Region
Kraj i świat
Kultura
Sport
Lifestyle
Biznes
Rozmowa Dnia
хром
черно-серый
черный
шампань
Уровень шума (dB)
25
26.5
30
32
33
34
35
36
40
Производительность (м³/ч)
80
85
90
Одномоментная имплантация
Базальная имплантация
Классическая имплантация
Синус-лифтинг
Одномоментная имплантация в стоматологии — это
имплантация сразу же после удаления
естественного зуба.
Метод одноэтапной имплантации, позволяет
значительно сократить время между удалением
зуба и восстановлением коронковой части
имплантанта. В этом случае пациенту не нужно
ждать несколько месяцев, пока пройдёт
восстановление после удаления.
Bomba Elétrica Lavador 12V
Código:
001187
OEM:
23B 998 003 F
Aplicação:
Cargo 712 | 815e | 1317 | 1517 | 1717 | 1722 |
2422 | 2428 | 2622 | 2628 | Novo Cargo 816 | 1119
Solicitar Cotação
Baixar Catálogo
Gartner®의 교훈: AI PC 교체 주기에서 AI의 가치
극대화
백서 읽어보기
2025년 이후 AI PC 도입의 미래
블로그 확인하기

******************************

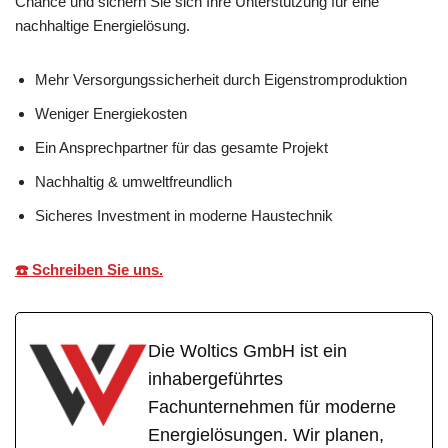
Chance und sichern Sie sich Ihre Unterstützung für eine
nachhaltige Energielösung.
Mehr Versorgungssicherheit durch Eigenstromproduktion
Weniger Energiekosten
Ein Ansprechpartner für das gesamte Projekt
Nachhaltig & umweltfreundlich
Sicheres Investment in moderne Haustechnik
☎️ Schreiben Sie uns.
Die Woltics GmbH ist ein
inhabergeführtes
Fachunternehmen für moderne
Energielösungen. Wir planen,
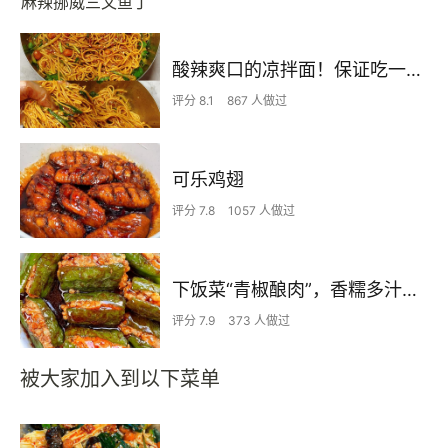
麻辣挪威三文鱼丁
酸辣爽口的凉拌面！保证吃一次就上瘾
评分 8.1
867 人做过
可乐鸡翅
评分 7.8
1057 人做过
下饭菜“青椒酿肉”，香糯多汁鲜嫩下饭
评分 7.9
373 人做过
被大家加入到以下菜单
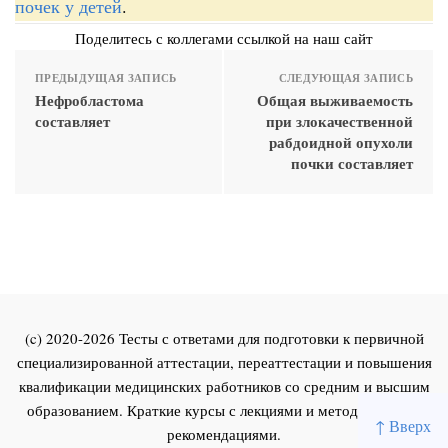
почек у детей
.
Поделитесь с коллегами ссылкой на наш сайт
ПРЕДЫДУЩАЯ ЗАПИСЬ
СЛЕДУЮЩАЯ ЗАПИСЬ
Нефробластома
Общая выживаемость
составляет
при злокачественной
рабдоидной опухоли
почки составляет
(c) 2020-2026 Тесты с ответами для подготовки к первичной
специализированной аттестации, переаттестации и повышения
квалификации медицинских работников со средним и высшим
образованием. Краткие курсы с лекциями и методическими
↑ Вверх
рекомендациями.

******************************

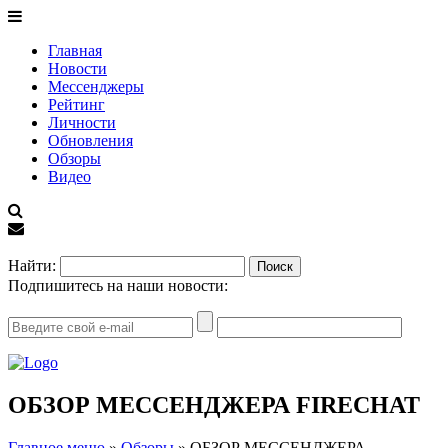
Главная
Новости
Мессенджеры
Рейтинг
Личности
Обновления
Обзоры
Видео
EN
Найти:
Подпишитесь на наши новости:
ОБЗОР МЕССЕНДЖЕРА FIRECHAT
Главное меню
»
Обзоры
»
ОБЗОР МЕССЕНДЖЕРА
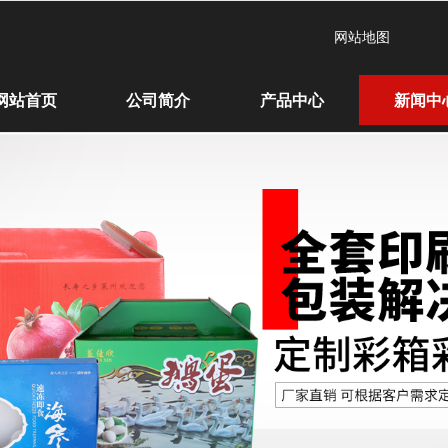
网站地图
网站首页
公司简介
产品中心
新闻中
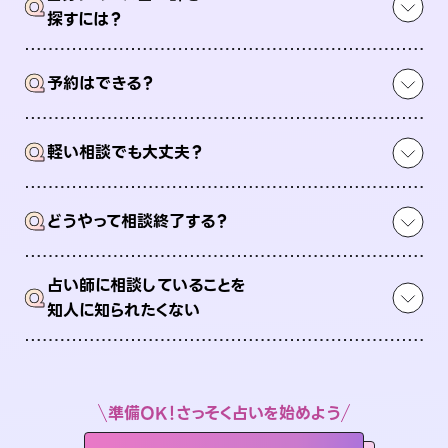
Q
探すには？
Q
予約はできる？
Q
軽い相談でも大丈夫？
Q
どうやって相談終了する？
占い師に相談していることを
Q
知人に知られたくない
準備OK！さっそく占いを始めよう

******************************

Search the data for the string "зуба" and copy each line where it appears.

естественного зуба.
зуба и восстановлением коронковой части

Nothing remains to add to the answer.